De nouvelles technologies
Depuis, des innovations techniques ont été régulièrement mises en production. « En 1906, la ligne Vitznau-Rigi réalise son premier trajet en hiver, ce qui permet de proposer une nouvelle offre d’activités. Pour faciliter le nettoyage des rails, une souffleuse à neige est venue rejoindre notre parc de locomotives en 1930 », précise Tobias Ernst, mécanicien et conducteur des trains de la Rigi Bahnen. L’électrification de la ligne entre Goldau et Rigi Kulm (sommet du Rigi) en 1906 en a même fait le tout premier chemin de fer à crémaillère électrifié au monde!
Bien entendu, ces changements ont nécessité également l’adaptation des locomotives aux nouvelles technologies et types de clientèle. Si différents modèles se sont substitués au fil de l’histoire, le plus connu reste sûrement la légendaire locomotive n°7. Tendrement surnommée la s’Sibni, elle a été construite par Schweizerischen Lokomotiv- und Maschinenfabrik SLM à Winterthur en 1873, succédant ainsi à ses prédécesseurs aux numéros 1 à 6. La grande particularité de cette locomotive à vapeur à crémaillère est sa chaudière verticale, ingénieuse idée qui permet à l’eau de rester dans les tubes de chauffage malgré la forte pente. Après 64 ans sur les rails du Rigi, ce bijou de l’histoire ferroviaire suisse s’est fièrement installé au Musée des Transports à Lucerne, à quelques kilomètres de là, mais sans pour autant s’y enraciner. Ainsi, la Lok 7 sort régulièrement retrouver les paysages si familiers qu’elle arbore fièrement depuis sa remise en état de marche en 1996. Surtout pour cette année anniversaire des 150 ans !
Parmi les autres pièces remarquables du dépôt de Vitznau, il y a également deux wagons Belle Époque. Dans les tons rouges aussi bien à l’extérieur qu’à l’intérieur, ils sont aménagés en carrés de divans autour des tables, organisation propice à la dégustation à bord du train !

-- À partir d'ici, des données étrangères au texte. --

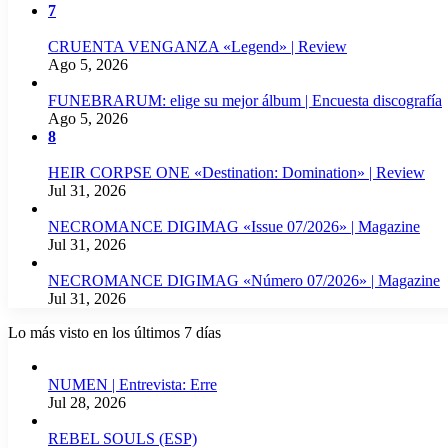
7
CRUENTA VENGANZA «Legend» | Review
Ago 5, 2026
FUNEBRARUM: elige su mejor álbum | Encuesta discografía
Ago 5, 2026
8
HEIR CORPSE ONE «Destination: Domination» | Review
Jul 31, 2026
NECROMANCE DIGIMAG «Issue 07/2026» | Magazine
Jul 31, 2026
NECROMANCE DIGIMAG «Número 07/2026» | Magazine
Jul 31, 2026
Lo más visto en los últimos 7 días
NUMEN | Entrevista: Erre
Jul 28, 2026
REBEL SOULS (ESP)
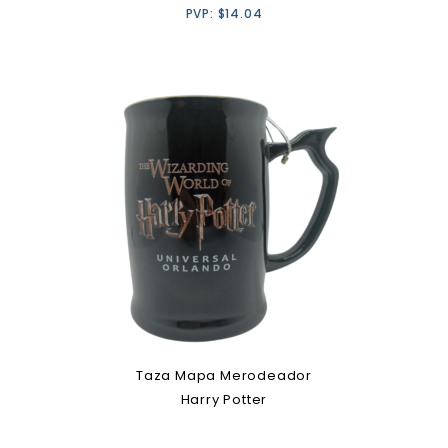
PVP:
$
14.04
Taza Mapa Merodeador
Harry Potter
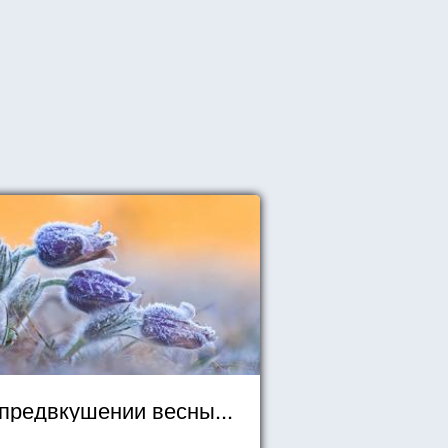
предвкушении весны...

Un autre modèle a récemment fait la une de la presse. Les véhicules à moteur Rigi Bahnen n°1 et 3 ont chacun franchi la barre d’un million de kilomètres au compteur au mois de mai, au bout de 84 années de bons et loyaux services !
« Les derniers trains véhiculés de notre parc sont les numéros 21 et 22, mis en service en 1986. Ils parcourent la pente à une vitesse de 25 km/h à la montée et 14 km/h à la descente ! Nous sommes impatients d’accueillir le nouveau modèle qui viendra rejoindre notre flotte au cours de cette année anniversaire ! », sourit Tobias Ernst.
Le développement de la ligne de chemin de fer a indéniablement changé le cours de l’histoire de la Reine des montagnes, favorisant à la fois la ruée des touristes curieux et propulsant le Rigibahn au-devant de la scène ferroviaire internationale. Aujourd’hui, le sommet est accessible depuis Vitznau en un peu plus d’une demi-heure de trajet. Entre lacs et montagnes, monts et vaux, le Rigi, majestueux, premier messager des Alpes naissantes, trône de toute sa hauteur sur les berges.